Data for processing:

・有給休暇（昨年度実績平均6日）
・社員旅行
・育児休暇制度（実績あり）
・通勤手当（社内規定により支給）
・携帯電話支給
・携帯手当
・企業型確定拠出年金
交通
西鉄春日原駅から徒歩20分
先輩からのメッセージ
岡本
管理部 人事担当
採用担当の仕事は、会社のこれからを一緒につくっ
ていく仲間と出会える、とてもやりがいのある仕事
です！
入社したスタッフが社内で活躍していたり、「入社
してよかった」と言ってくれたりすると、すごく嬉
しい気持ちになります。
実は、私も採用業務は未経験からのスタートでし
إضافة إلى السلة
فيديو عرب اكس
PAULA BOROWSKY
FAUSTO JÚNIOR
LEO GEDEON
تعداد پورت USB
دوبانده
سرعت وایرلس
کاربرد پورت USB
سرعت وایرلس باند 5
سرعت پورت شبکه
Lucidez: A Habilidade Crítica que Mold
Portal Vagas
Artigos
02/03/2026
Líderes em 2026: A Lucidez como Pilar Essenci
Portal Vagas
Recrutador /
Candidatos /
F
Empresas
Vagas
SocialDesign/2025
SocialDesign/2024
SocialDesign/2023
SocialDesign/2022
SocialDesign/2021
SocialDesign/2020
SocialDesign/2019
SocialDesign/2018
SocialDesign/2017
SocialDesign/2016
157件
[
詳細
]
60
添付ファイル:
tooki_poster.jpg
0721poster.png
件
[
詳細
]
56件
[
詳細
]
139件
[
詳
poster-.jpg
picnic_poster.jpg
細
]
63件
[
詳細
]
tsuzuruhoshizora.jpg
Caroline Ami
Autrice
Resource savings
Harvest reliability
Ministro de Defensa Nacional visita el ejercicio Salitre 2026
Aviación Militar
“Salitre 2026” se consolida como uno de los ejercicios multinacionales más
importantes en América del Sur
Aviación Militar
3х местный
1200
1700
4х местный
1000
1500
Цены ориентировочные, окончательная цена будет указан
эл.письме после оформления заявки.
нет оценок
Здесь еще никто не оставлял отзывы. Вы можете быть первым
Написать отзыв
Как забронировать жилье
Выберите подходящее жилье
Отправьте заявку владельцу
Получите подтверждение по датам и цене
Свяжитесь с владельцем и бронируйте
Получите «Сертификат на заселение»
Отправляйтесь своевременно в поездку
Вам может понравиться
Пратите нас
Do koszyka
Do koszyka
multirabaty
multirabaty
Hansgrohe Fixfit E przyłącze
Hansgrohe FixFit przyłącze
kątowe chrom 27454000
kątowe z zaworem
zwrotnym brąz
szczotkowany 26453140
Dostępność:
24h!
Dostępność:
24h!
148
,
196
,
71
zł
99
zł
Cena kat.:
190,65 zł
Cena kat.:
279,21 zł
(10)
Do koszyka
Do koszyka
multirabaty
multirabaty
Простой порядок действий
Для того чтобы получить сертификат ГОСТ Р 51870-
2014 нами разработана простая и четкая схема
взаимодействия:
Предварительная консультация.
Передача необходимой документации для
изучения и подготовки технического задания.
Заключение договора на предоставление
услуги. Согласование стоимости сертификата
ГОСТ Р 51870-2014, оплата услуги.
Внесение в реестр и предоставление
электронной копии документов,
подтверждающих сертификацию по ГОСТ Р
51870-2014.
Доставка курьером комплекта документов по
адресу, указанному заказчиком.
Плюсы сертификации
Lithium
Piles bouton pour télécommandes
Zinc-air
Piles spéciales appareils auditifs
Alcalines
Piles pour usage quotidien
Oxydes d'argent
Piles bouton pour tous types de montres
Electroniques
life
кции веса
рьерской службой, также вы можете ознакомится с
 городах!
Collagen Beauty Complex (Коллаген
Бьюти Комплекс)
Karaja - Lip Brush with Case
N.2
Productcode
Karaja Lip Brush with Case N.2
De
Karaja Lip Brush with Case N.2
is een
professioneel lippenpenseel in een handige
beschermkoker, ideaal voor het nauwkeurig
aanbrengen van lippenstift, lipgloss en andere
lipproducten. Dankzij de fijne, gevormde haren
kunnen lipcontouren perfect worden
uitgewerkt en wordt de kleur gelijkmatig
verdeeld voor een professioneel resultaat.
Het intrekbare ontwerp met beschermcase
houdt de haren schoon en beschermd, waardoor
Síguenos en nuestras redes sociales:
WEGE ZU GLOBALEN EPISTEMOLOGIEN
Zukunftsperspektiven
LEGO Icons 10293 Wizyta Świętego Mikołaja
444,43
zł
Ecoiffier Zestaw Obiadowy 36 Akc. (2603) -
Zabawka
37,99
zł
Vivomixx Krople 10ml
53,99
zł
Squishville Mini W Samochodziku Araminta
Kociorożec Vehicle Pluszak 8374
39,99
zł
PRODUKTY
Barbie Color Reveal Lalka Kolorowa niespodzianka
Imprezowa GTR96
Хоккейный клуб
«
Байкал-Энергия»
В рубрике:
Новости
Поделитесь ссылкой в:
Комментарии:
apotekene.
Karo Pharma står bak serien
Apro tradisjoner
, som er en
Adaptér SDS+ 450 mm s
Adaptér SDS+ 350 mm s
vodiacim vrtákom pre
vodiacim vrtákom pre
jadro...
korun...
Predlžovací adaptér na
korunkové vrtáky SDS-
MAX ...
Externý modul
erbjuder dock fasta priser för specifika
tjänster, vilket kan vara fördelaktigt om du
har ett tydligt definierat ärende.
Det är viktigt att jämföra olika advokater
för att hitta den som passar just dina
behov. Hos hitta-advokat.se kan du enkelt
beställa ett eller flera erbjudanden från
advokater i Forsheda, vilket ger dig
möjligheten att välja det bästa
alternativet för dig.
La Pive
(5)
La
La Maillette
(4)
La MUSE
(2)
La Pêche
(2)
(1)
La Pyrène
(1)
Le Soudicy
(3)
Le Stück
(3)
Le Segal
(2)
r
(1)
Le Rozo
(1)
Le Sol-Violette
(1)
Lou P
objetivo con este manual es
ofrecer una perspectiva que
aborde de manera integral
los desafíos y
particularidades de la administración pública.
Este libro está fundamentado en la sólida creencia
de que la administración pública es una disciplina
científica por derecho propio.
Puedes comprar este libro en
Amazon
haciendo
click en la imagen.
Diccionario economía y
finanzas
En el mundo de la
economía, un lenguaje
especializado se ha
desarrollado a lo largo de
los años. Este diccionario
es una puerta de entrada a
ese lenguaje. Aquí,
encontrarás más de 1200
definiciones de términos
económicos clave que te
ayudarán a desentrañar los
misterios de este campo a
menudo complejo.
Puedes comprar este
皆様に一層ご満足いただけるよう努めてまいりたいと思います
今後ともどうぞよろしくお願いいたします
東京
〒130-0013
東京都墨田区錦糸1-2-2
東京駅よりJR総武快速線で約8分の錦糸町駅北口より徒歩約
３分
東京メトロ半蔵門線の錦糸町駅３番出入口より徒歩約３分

Exercise brief:
You are asked to copy all of the entries above exactly.

Output of the exercise:
・有給休暇（昨年度実績平均6日）
・社員旅行
・育児休暇制度（実績あり）
・通勤手当（社内規定により支給）
・携帯電話支給
・携帯手当
・企業型確定拠出年金
交通
西鉄春日原駅から徒歩20分
先輩からのメッセージ
岡本
管理部 人事担当
採用担当の仕事は、会社のこれからを一緒につくっ
ていく仲間と出会える、とてもやりがいのある仕事
です！
入社したスタッフが社内で活躍していたり、「入社
してよかった」と言ってくれたりすると、すごく嬉
しい気持ちになります。
実は、私も採用業務は未経験からのスタートでし
إضافة إلى السلة
فيديو عرب اكس
PAULA BOROWSKY
FAUSTO JÚNIOR
LEO GEDEON
تعداد پورت USB
دوبانده
سرعت وایرلس
کاربرد پورت USB
سرعت وایرلس باند 5
سرعت پورت شبکه
Lucidez: A Habilidade Crítica que Mold
Portal Vagas
Artigos
02/03/2026
Líderes em 2026: A Lucidez como Pilar Essenci
Portal Vagas
Recrutador /
Candidatos /
F
Empresas
Vagas
SocialDesign/2025
SocialDesign/2024
SocialDesign/2023
SocialDesign/2022
SocialDesign/2021
SocialDesign/2020
SocialDesign/2019
SocialDesign/2018
SocialDesign/2017
SocialDesign/2016
157件
[
詳細
]
60
添付ファイル:
tooki_poster.jpg
0721poster.png
件
[
詳細
]
56件
[
詳細
]
139件
[
詳
poster-.jpg
picnic_poster.jpg
細
]
63件
[
詳細
]
tsuzuruhoshizora.jpg
Caroline Ami
Autrice
Resource savings
Harvest reliability
Ministro de Defensa Nacional visita el ejercicio Salitre 2026
Aviación Militar
“Salitre 2026” se consolida como uno de los ejercicios multinacionales más
importantes en América del Sur
Aviación Militar
3х местный
1200
1700
4х местный
1000
1500
Цены ориентировочные, окончательная цена будет указан
эл.письме после оформления заявки.
нет оценок
Здесь еще никто не оставлял отзывы. Вы можете быть первым
Написать отзыв
Как забронировать жилье
Выберите подходящее жилье
Отправьте заявку владельцу
Получите подтверждение по датам и цене
Свяжитесь с владельцем и бронируйте
Получите «Сертификат на заселение»
Отправляйтесь своевременно в поездку
Вам может понравиться
Пратите нас
Do koszyka
Do koszyka
multirabaty
multirabaty
Hansgrohe Fixfit E przyłącze
Hansgrohe FixFit przyłącze
kątowe chrom 27454000
kątowe z zaworem
zwrotnym brąz
szczotkowany 26453140
Dostępność:
24h!
Dostępność:
24h!
148
,
196
,
71
zł
99
zł
Cena kat.:
190,65 zł
Cena kat.:
279,21 zł
(10)
Do koszyka
Do koszyka
multirabaty
multirabaty
Простой порядок действий
Для того чтобы получить сертификат ГОСТ Р 51870-
2014 нами разработана простая и четкая схема
взаимодействия:
Предварительная консультация.
Передача необходимой документации для
изучения и подготовки технического задания.
Заключение договора на предоставление
услуги. Согласование стоимости сертификата
ГОСТ Р 51870-2014, оплата услуги.
Внесение в реестр и предоставление
электронной копии документов,
подтверждающих сертификацию по ГОСТ Р
51870-2014.
Доставка курьером комплекта документов по
адресу, указанному заказчиком.
Плюсы сертификации
Lithium
Piles bouton pour télécommandes
Zinc-air
Piles spéciales appareils auditifs
Alcalines
Piles pour usage quotidien
Oxydes d'argent
Piles bouton pour tous types de montres
Electroniques
life
кции веса
рьерской службой, также вы можете ознакомится с
 городах!
Collagen Beauty Complex (Коллаген
Бьюти Комплекс)
Karaja - Lip Brush with Case
N.2
Productcode
Karaja Lip Brush with Case N.2
De
Karaja Lip Brush with Case N.2
is een
professioneel lippenpenseel in een handige
beschermkoker, ideaal voor het nauwkeurig
aanbrengen van lippenstift, lipgloss en andere
lipproducten. Dankzij de fijne, gevormde haren
kunnen lipcontouren perfect worden
uitgewerkt en wordt de kleur gelijkmatig
verdeeld voor een professioneel resultaat.
Het intrekbare ontwerp met beschermcase
houdt de haren schoon en beschermd, waardoor
Síguenos en nuestras redes sociales:
WEGE ZU GLOBALEN EPISTEMOLOGIEN
Zukunftsperspektiven
LEGO Icons 10293 Wizyta Świętego Mikołaja
444,43
zł
Ecoiffier Zestaw Obiadowy 36 Akc. (2603) -
Zabawka
37,99
zł
Vivomixx Krople 10ml
53,99
zł
Squishville Mini W Samochodziku Araminta
Kociorożec Vehicle Pluszak 8374
39,99
zł
PRODUKTY
Barbie Color Reveal Lalka Kolorowa niespodzianka
Imprezowa GTR96
Хоккейный клуб
«
Байкал-Энергия»
В рубрике:
Новости
Поделитесь ссылкой в:
Комментарии:
apotekene.
Karo Pharma står bak serien
Apro tradisjoner
, som er en
Adaptér SDS+ 450 mm s
Adaptér SDS+ 350 mm s
vodiacim vrtákom pre
vodiacim vrtákom pre
jadro...
korun...
Predlžovací adaptér na
korunkové vrtáky SDS-
MAX ...
Externý modul
erbjuder dock fasta priser för specifika
tjänster, vilket kan vara fördelaktigt om du
har ett tydligt definierat ärende.
Det är viktigt att jämföra olika advokater
för att hitta den som passar just dina
behov. Hos hitta-advokat.se kan du enkelt
beställa ett eller flera erbjudanden från
advokater i Forsheda, vilket ger dig
möjligheten att välja det bästa
alternativet för dig.
La Pive
(5)
La
La Maillette
(4)
La MUSE
(2)
La Pêche
(2)
(1)
La Pyrène
(1)
Le Soudicy
(3)
Le Stück
(3)
Le Segal
(2)
r
(1)
Le Rozo
(1)
Le Sol-Violette
(1)
Lou P
objetivo con este manual es
ofrecer una perspectiva que
aborde de manera integral
los desafíos y
particularidades de la administración pública.
Este libro está fundamentado en la sólida creencia
de que la administración pública es una disciplina
científica por derecho propio.
Puedes comprar este libro en
Amazon
haciendo
click en la imagen.
Diccionario economía y
finanzas
En el mundo de la
economía, un lenguaje
especializado se ha
desarrollado a lo largo de
los años. Este diccionario
es una puerta de entrada a
ese lenguaje. Aquí,
encontrarás más de 1200
definiciones de términos
económicos clave que te
ayudarán a desentrañar los
misterios de este campo a
menudo complejo.
Puedes comprar este
皆様に一層ご満足いただけるよう努めてまいりたいと思います
今後ともどうぞよろしくお願いいたします
東京
〒130-0013
東京都墨田区錦糸1-2-2
東京駅よりJR総武快速線で約8分の錦糸町駅北口より徒歩約
３分
東京メトロ半蔵門線の錦糸町駅３番出入口より徒歩約３分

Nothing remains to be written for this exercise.